(Data extracts Opens)

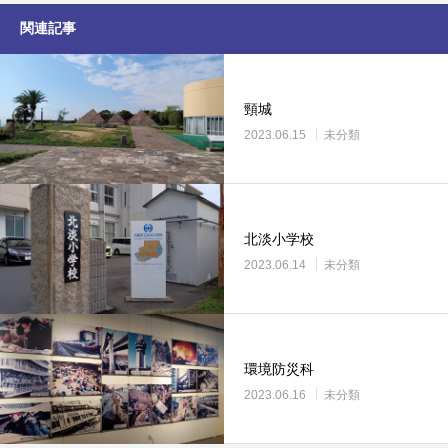
関連記事
頸城
2023.06.15
未分類
北淡小学校
2023.06.14
未分類
環境防災科
2023.06.16
未分類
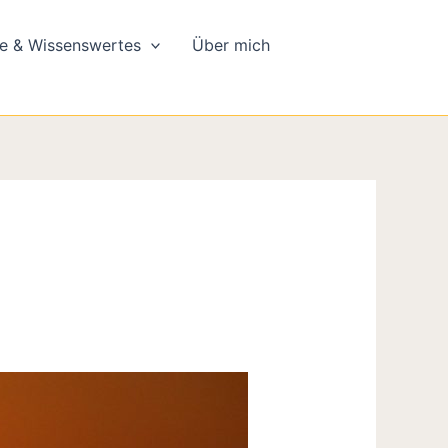
e & Wissenswertes
Über mich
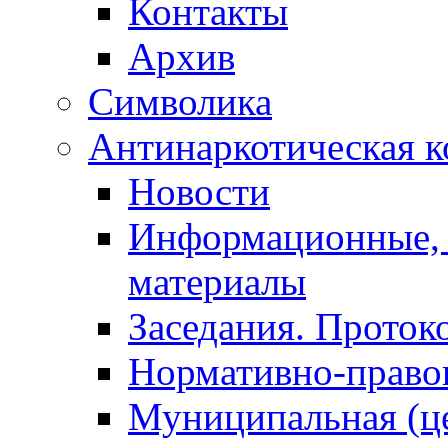
Контакты
Архив
Символика
Антинаркотическая к
Новости
Информационные, 
материалы
Заседания. Проток
Нормативно-право
Муниципальная (ц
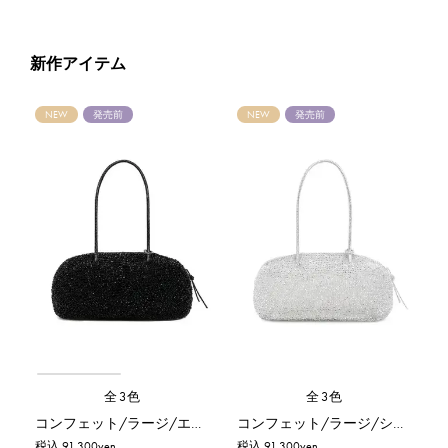
新作アイテム
NEW
発売前
NEW
発売前
全3色
全3色
コンフェット/ラージ/エナメルブラック
コンフェット/ラージ/シルバー
税込 91,300yen
税込 91,300yen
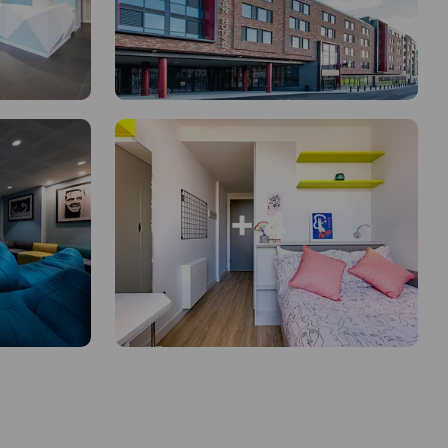
+ 4
ns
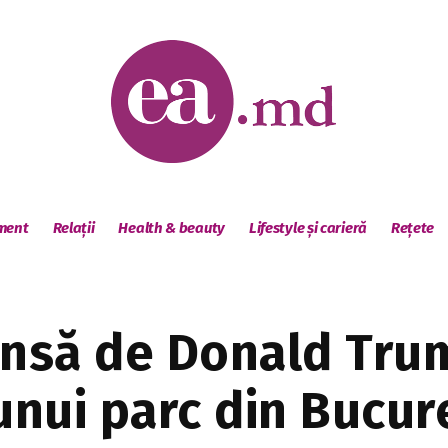
sment
Relații
Health & beauty
Lifestyle și carieră
Rețete
insă de Donald Trum
nui parc din Bucure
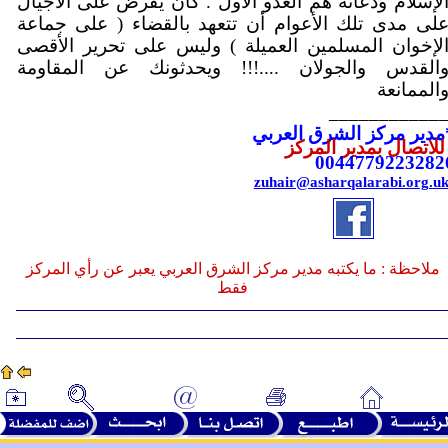
لإسلام ودعاته هم العدو الأول . كان يفرض على الأجيال
لى مدى تلك الأعوام أن تتعهد بالقضاء ( على جماعة
لإخوان المسلمين العميلة ) وليس على تحرير الأقصى
القدس والجولان ....!!! ويحدثونك عن المقاومة
الممانعة
___________
مدير مركز الشرق العربي
لاتصال بمدير المركز
0044779223282
zuhair@asharqalarabi.org.u
ملاحظة : ما يكتبه مدير مركز الشرق العربي يعبر عن رأي المركز
فقط
ـ
ـ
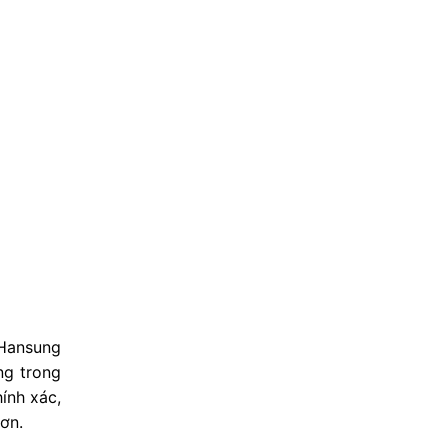
 Hansung
ng trong
ính xác,
ơn.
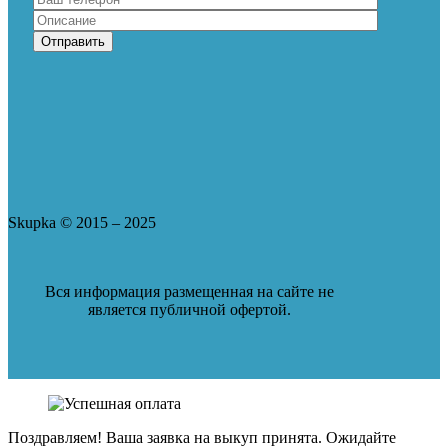
Skupka © 2015 – 2025
Вся информация размещенная на сайте не
является публичной офертой.
Поздравляем!
Ваша заявка на выкуп принята.
Ожидайте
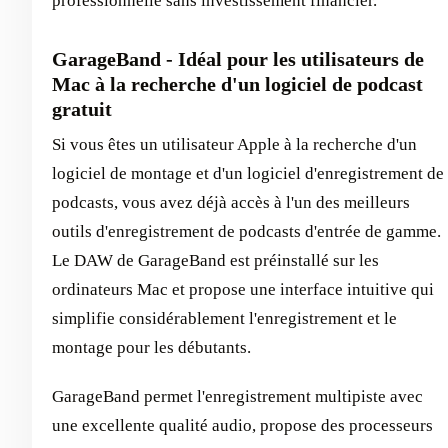
professionnelle sans investissement financier.
GarageBand - Idéal pour les utilisateurs de
Mac à la recherche d'un logiciel de podcast
gratuit
Si vous êtes un utilisateur Apple à la recherche d'un
logiciel de montage et d'un logiciel d'enregistrement de
podcasts, vous avez déjà accès à l'un des meilleurs
outils d'enregistrement de podcasts d'entrée de gamme.
Le DAW de GarageBand est préinstallé sur les
ordinateurs Mac et propose une interface intuitive qui
simplifie considérablement l'enregistrement et le
montage pour les débutants.
GarageBand permet l'enregistrement multipiste avec
une excellente qualité audio, propose des processeurs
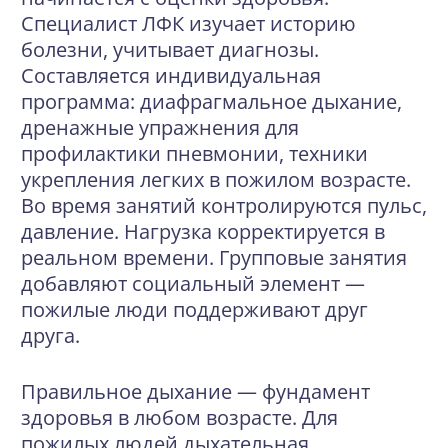
Специалист ЛФК изучает историю
болезни, учитывает диагнозы.
Составляется индивидуальная
программа: диафрагмальное дыхание,
дренажные упражнения для
профилактики пневмонии, техники
укрепления легких в пожилом возрасте.
Во время занятий контролируются пульс,
давление. Нагрузка корректируется в
реальном времени. Групповые занятия
добавляют социальный элемент —
пожилые люди поддерживают друг
друга.
Правильное дыхание — фундамент
здоровья в любом возрасте. Для
пожилых людей дыхательная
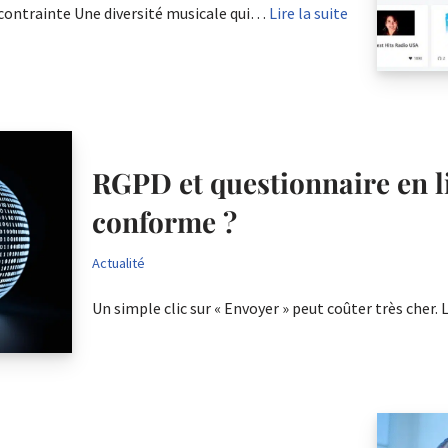
o contrainte Une diversité musicale qui…
Lire la suite
RGPD et questionnaire en l
conforme ?
Actualité
Un simple clic sur « Envoyer » peut coûter très cher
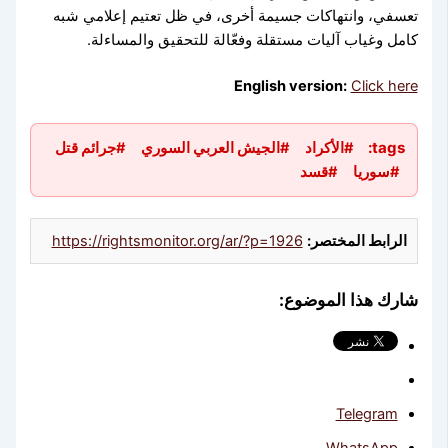
تعسفي، وانتهاكات جسيمة أخرى، في ظل تعتيم إعلامي شبه
⚠️
تحذير:
محتوى توثيقي يحتوي مشاهد
كامل وغياب آليات مستقلة وفعّالة للتحقيق والمساءلة.
قاسية
English version:
Click here
Warning:
Documentary content containing
graphic scenes
tags:
#الأكراد
#الجيش العربي السوري
#جرائم قتل
أوافق للمشاهدة / I Agree
#سوريا
#قسد
الرابط المختصر:
https://rightsmonitor.org/ar/?p=1926
شارك هذا الموضوع:
Telegram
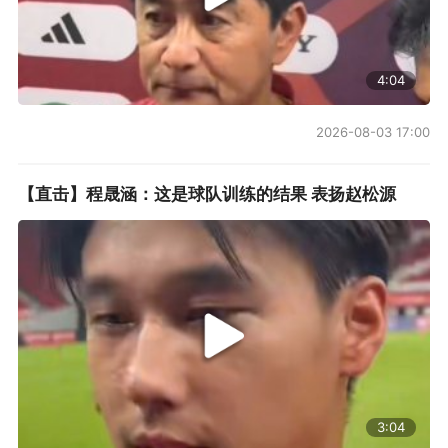
4:04
2026-08-03 17:00
【直击】程晟涵：这是球队训练的结果 表扬赵松源
3:04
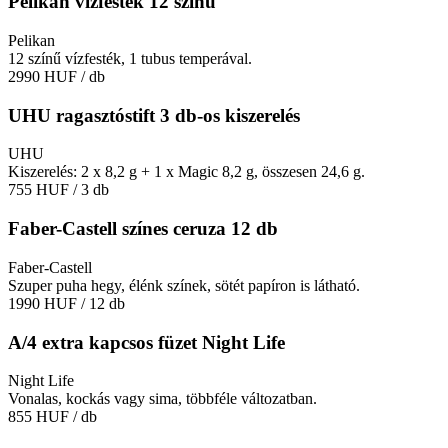
Pelikan vízfesték 12 színű
Pelikan
12 színű vízfesték, 1 tubus temperával.
2990 HUF
/ db
UHU ragasztóstift 3 db-os kiszerelés
UHU
Kiszerelés: 2 x 8,2 g + 1 x Magic 8,2 g, összesen 24,6 g.
755 HUF
/ 3 db
Faber-Castell színes ceruza 12 db
Faber-Castell
Szuper puha hegy, élénk színek, sötét papíron is látható.
1990 HUF
/ 12 db
A/4 extra kapcsos füzet Night Life
Night Life
Vonalas, kockás vagy sima, többféle változatban.
855 HUF
/ db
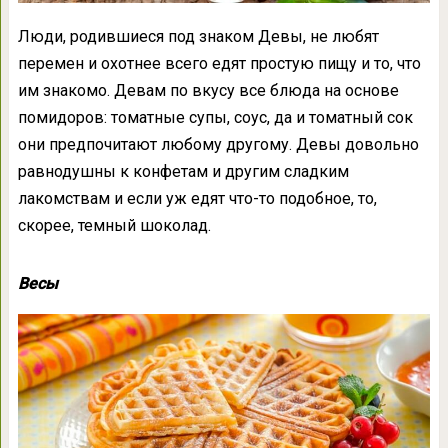
Люди, родившиеся под знаком Девы, не любят
перемен и охотнее всего едят простую пищу и то, что
им знакомо. Девам по вкусу все блюда на основе
помидоров: томатные супы, соус, да и томатный сок
они предпочитают любому другому. Девы довольно
равнодушны к конфетам и другим сладким
лакомствам и если уж едят что-то подобное, то,
скорее, темный шоколад.
Весы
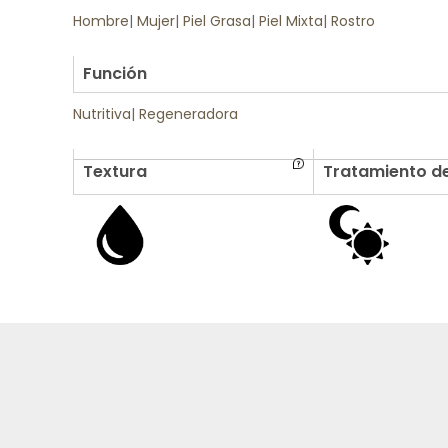
Hombre
|
Mujer
|
Piel Grasa
|
Piel Mixta
|
Rostro
.
Función
Nutritiva
|
Regeneradora
Textura
Tratamiento de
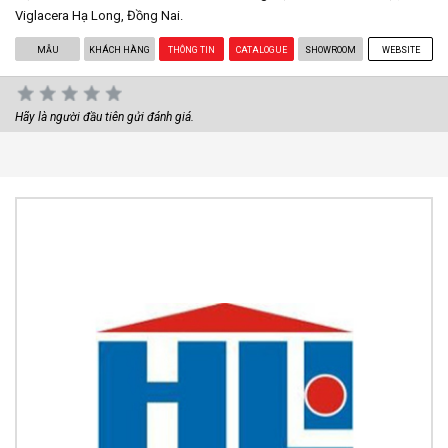
Viglacera Hạ Long, Đồng Nai.
MẪU
KHÁCH HÀNG
THÔNG TIN
CATALOGUE
SHOWROOM
WEBSITE
Hãy là người đầu tiên gửi đánh giá.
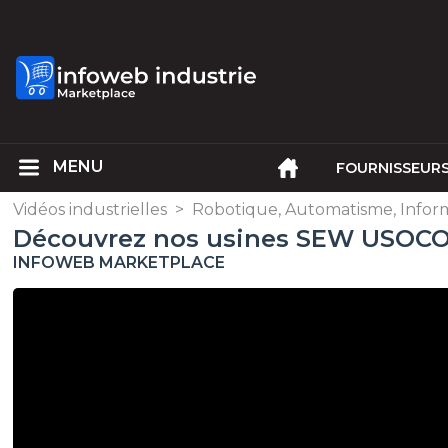
FOURNISSEUR
Vidéos industrielles
>
Robotique, Automatisme, Infor
Découvrez nos usines SEW USOCO
INFOWEB MARKETPLACE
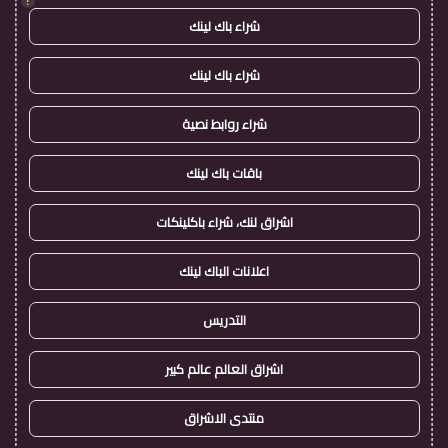
!
شراء باك لينك
شراء باك لينك
شراء روابط نصية
باقات باك لينك
اشراق لنك، شراء باكلينكات
اعلانات الباك لينك
التدريس
اشراق العالم عالم كبير
منتدى الاشراق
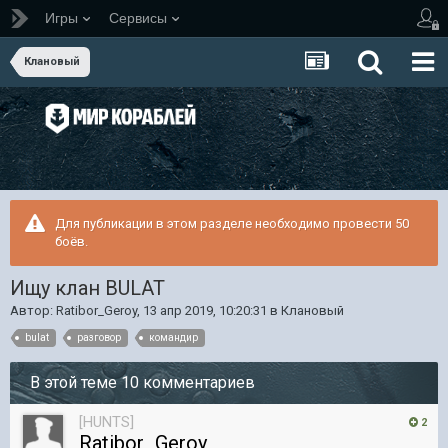
Игры
Сервисы
Клановый
Для публикации в этом разделе необходимо провести 50
боёв.
Ищу клан BULAT
Автор:
Ratibor_Geroy
,
13 апр 2019, 10:20:31
в
Клановый
bulat
разговор
командир
В этой теме 10 комментариев
[HUNTS]
2
Ratibor_Geroy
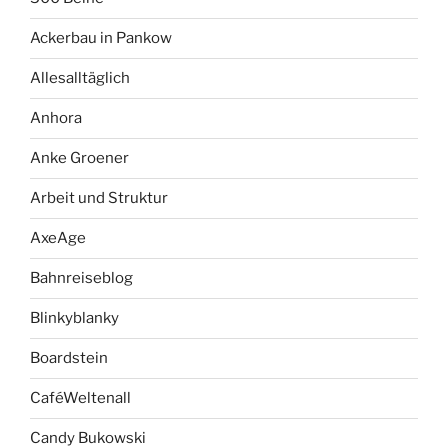
Ackerbau in Pankow
Allesalltäglich
Anhora
Anke Groener
Arbeit und Struktur
AxeAge
Bahnreiseblog
Blinkyblanky
Boardstein
CaféWeltenall
Candy Bukowski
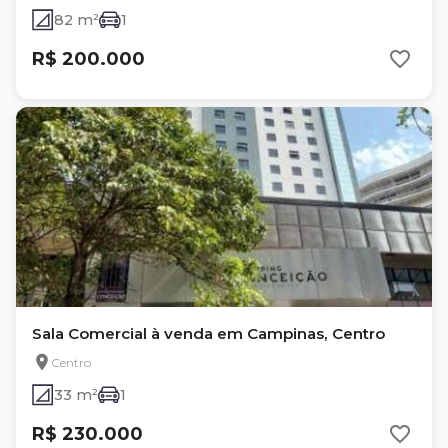
82 m²
1
R$ 200.000
Sala Comercial à venda em Campinas, Centro
Centro
33 m²
1
R$ 230.000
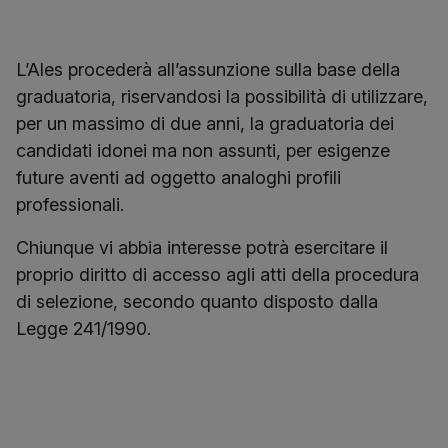
L’Ales procederà all’assunzione sulla base della
graduatoria, riservandosi la possibilità di utilizzare,
per un massimo di due anni, la graduatoria dei
candidati idonei ma non assunti, per esigenze
future aventi ad oggetto analoghi profili
professionali.
Chiunque vi abbia interesse potrà esercitare il
proprio diritto di accesso agli atti della procedura
di selezione, secondo quanto disposto dalla
Legge 241/1990.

(Data extracts Closes)

> _Task details_
How many lines in the listing above contain "المركز"? Give only the number.

> _Solution below_
2